One of my simplest recipes, but tastes like something from your kitchen at home

Well, in this case it DID get made in my home kitchen, but it was trail-style. This was the leftover dinner from my last hike, and one night when it was just Number 3 Son and I at home with nothing to eat, he insisted that I make this.

At least I cooked it in my Evernew pot!

My son gave it a 10/10 and said I needed to cook for him more often. He was right, it was pretty darn good.

This is one of my few recipes that requires no fresh ingredients of any kind, and it doesn’t weigh a lot either.

INGREDIENTS:

8 oz. pasta (shells, rotini, whatever floats your boat)

3 oz. bacon bits (like one of those small packages Oscar Meyer has)

2 packets chicken broth from Packit Gourmet (or equivalent to make 2 cups broth)

5 TB Milkman instant milk powder in mini ziploc (or equivalent of Nido etc. to make 1 cup of milk)

1-1 1/2 cups freeze-dried chicken chunks in small ziploc

1 package Ranch Seasoning & Dressing Mix

1 cup of freeze-dried shredded cheddar cheese in small ziploc

mini ziploc with pinch of granulated garlic, salt and pepper

Optional: mini ziploc with 1 TB dried Litehouse parsley

DIRECTIONS:

Prior to cooking, add enough water to the bags containing the chicken and cheese to rehydrate them.

Put 2 3/4 cups of water in a pot (I used a 1.3L pot and it was just big enough) and begin to heat it.
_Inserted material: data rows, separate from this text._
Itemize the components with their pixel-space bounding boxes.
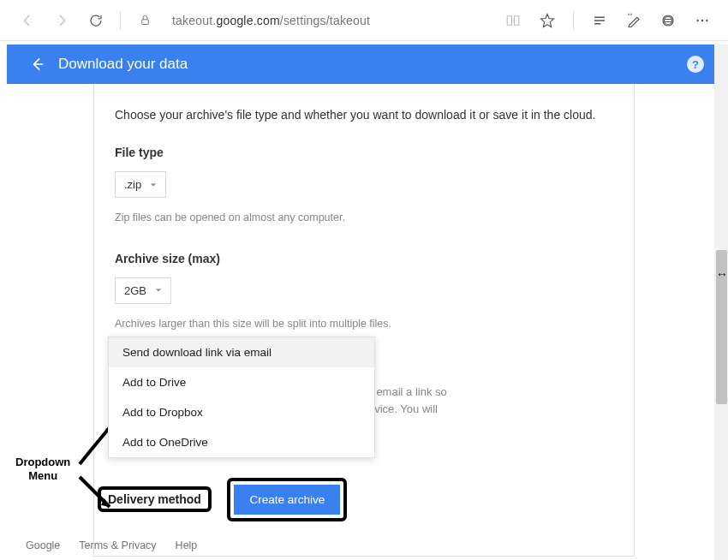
file-type-hint: Zip files can be opened on almost any co… <box>115 210 397 226</box>
archive-size-hint: Archives larger than this size will be s… <box>115 316 397 332</box>
content-area: Download your data ? Choose your archive… <box>0 45 728 560</box>
file-type-value: .zip <box>124 178 141 191</box>
file-type-section: File type .zip Zip files can be opened o… <box>94 146 634 226</box>
more-icon[interactable] <box>690 9 714 33</box>
annotation-arrow-2 <box>75 473 118 515</box>
back-button[interactable] <box>14 7 41 34</box>
divider <box>120 11 121 30</box>
create-archive-button[interactable]: Create archive <box>234 485 340 515</box>
caret-down-icon <box>150 182 157 188</box>
svg-point-3 <box>701 19 703 21</box>
caret-down-icon <box>155 287 162 294</box>
browser-toolbar: takeout.google.com/settings/takeout <box>0 0 728 41</box>
footer: Google Terms & Privacy Help <box>0 527 714 560</box>
dropdown-item-drive[interactable]: Add to Drive <box>109 367 374 397</box>
archive-size-value: 2GB <box>124 284 146 297</box>
archive-size-select[interactable]: 2GB <box>115 277 171 304</box>
annotation-box-button: Create archive <box>227 478 347 521</box>
file-type-label: File type <box>115 146 613 159</box>
svg-point-2 <box>697 19 699 21</box>
delivery-method-dropdown: Send download link via email Add to Driv… <box>108 337 375 458</box>
reading-view-icon[interactable] <box>501 9 525 33</box>
url-bar[interactable]: takeout.google.com/settings/takeout <box>165 14 494 27</box>
page-header: Download your data ? <box>7 45 721 84</box>
favorite-icon[interactable] <box>535 9 559 33</box>
intro-text: Choose your archive's file type and whet… <box>94 108 634 122</box>
dropdown-item-dropbox[interactable]: Add to Dropbox <box>109 397 374 427</box>
delivery-hint-partial: ll email a link so evice. You will <box>368 384 447 417</box>
share-icon[interactable] <box>656 9 680 33</box>
delivery-method-label: Delivery method <box>108 492 201 506</box>
dropdown-item-email[interactable]: Send download link via email <box>109 337 374 367</box>
url-text: takeout.google.com/settings/takeout <box>172 14 370 27</box>
annotation-label: DropdownMenu <box>15 456 70 482</box>
footer-link-help[interactable]: Help <box>176 539 198 551</box>
divider <box>573 11 574 30</box>
archive-size-label: Archive size (max) <box>115 252 613 265</box>
dropdown-item-onedrive[interactable]: Add to OneDrive <box>109 427 374 457</box>
footer-link-google[interactable]: Google <box>26 539 60 551</box>
resize-handle-icon: ↔ <box>716 267 728 281</box>
notes-icon[interactable] <box>622 9 646 33</box>
archive-size-section: Archive size (max) 2GB Archives larger t… <box>94 252 634 332</box>
refresh-button[interactable] <box>82 7 110 34</box>
settings-card: Choose your archive's file type and whet… <box>93 84 635 557</box>
page-title: Download your data <box>58 56 188 73</box>
forward-button[interactable] <box>48 7 75 34</box>
lock-icon <box>131 7 158 34</box>
scrollbar-track[interactable] <box>714 45 728 560</box>
footer-link-terms[interactable]: Terms & Privacy <box>79 539 156 551</box>
toolbar-right <box>501 9 714 33</box>
svg-rect-0 <box>141 20 148 25</box>
svg-point-4 <box>706 19 707 21</box>
reading-list-icon[interactable] <box>588 9 612 33</box>
header-back-button[interactable] <box>27 56 45 73</box>
file-type-select[interactable]: .zip <box>115 171 166 198</box>
help-button[interactable]: ? <box>687 56 704 73</box>
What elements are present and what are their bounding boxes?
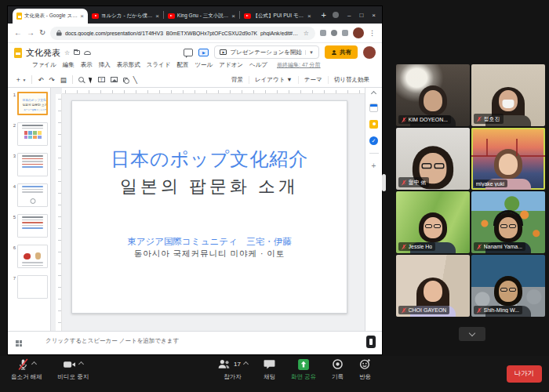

As it gets warm, stir in the broth concentrate, ranch seasoning mix, pasta, milk powder, chicken and garlic/S&P.

Bring to a boil, then simmer for about 15 minutes until enough water has boiled off to leave you with a runny sauce.

Remove from heat.

Mix in the cheddar cheese and bacon.

Top with parsley if so desired.

Commence devouring.

The above will feed 2 hikers. One ravenous hiker MIGHT be able to eat it all by themself.